Being told by my cousin that I might be miserable and, if I was, that it would get better really helped me. And so now, when I talk to my friends who are new moms, I always try to say something similar. I can't help but gush over their baby, but then I always try to ask how they're feeling. I let them know that I felt pretty terrible when my son was born. I couldn't enjoy him because I was hyper-vigilant about making sure he was breathing. I couldn't stand to hear him cry and insisted on doing all of his care-taking myself. I cried at the drop of a hat. I just felt sad. I've had friends relate to this. One friend in particular once said, "So this is why you get presents after you have a baby, because being a new mom is so awful." Hearing her say that, I knew exactly how she felt. And I think both of us felt less alone because we could be honest with each other.

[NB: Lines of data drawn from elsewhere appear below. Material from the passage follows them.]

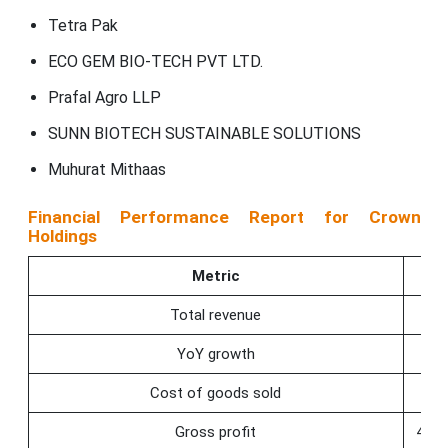
Tetra Pak
ECO GEM BIO-TECH PVT LTD.
Prafal Agro LLP
SUNN BIOTECH SUSTAINABLE SOLUTIONS
Muhurat Mithaas
Financial Performance Report for Crown
Holdings
Metric
Q4
Total revenue
2.8
YoY growth
−4.
Cost of goods sold
−2.
Gross profit
498.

I have a lot of hopes and dreams about how women and mothers can come together to help each other. Every single person on this earth has a mother who went through childbirth, and yet, somehow, when I was a new mother, I felt like I was perhaps the only person who had ever felt like this. Intellectually, I must have known that wasn't true, but the isolation I felt was very real.

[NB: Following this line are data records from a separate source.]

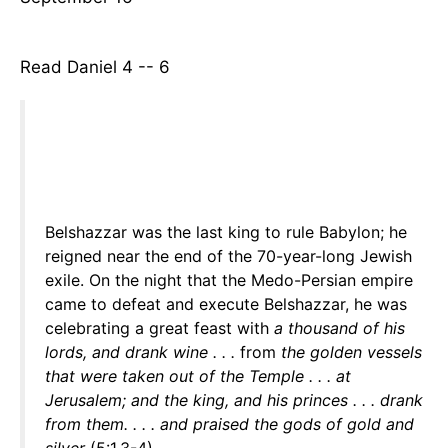
Read Daniel 4 -- 6
Belshazzar was the last king to rule Babylon; he
reigned near the end of the 70-year-long Jewish
exile. On the night that the Medo-Persian empire
came to defeat and execute Belshazzar, he was
celebrating a great feast with
a thousand of his
lords, and drank wine . . .
from
the golden vessels
that were taken out of the Temple . . . at
Jerusalem; and the king, and his princes . . . drank
from them. . . . and praised the gods of gold and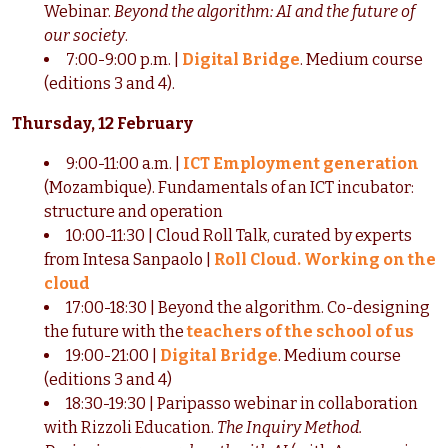
Webinar.
Beyond the algorithm: AI and the future of
our society
.
7:00-9:00 p.m. |
Digital Bridge
. Medium course
(editions 3 and 4).
Thursday, 12 February
9:00-11:00 a.m. |
ICT Employment generation
(Mozambique). Fundamentals of an ICT incubator:
structure and operation
10:00-11:30 | Cloud Roll Talk, curated by experts
from Intesa Sanpaolo |
Roll Cloud. Working on the
cloud
17:00-18:30 | Beyond the algorithm. Co-designing
the future with the
teachers of the school of us
19:00-21:00 |
Digital Bridge
. Medium course
(editions 3 and 4)
18:30-19:30 | Paripasso webinar in collaboration
with Rizzoli Education.
The Inquiry Method.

Hearing celebrities recount their stories and reading brochures at doctors' offices only gets you so far. I think that by talking about postpartum depression with friends and family is crucial. It's easy to paint a rosy picture on new motherhood. You can post pictures of your adorable baby and share their milestones, but none of those sunshiny social media posts necessarily tell you much about how a mother is doing.
Talking about my postpartum depression and anxiety made me feel so much less alone. And if talking about my own experience makes anyone else feel seen and heard, then sharing my story again and again and again is worth it to me.
Talking about my postpartum depression helped my family and loved ones because they didn't immediately realize I was struggling. And even when they did, they didn't exactly know how to react. Everything takes a backseat to the baby's wellbeing. By talking about it, however, I made it clear that I still had needs too. I'm not a clinician, and I'm not going to start diagnosing my friends, but what I can do is listen and share that I struggled and eventually got help and got much better. I can tell other friends that it's OK not to be blissful. I can help them process their own feelings by letting them talk about them. I can tell them that just because they might not be enjoying motherhood as much as they had hoped, it means nothing about how well they're doing or about how much they love their child.
I believe in the power of sharing our stories and feelings. Talking about things is healing. Hearing stories that are similar to your own makes you feel so much less isolated. Talking about my postpartum depression and anxiety made me feel so much less alone. And if talking about my own experience makes anyone else feel seen and heard, then sharing my story again and again and again is worth it to me.
I was a new mom once, and there were days when I felt like shit. You have a sore butt and leaky breasts and a baby who cries nonstop. But I got through it, and I credit talking about how I felt with that. I know not every woman struggling with postpartum depression and postpartum anxiety is going to be "cured" or feel better by being honest about what she's going through, and I know I can only speak to what worked best for me. But for me, talking really helped. So much. It made me feel so much less alone. And now, whenever I meet another new mom or a friend has a baby, I make an effort to talk about how my postpartum experience didn't match the picture-perfect image I'd created in my head. At the very least, they'll know they're not alone.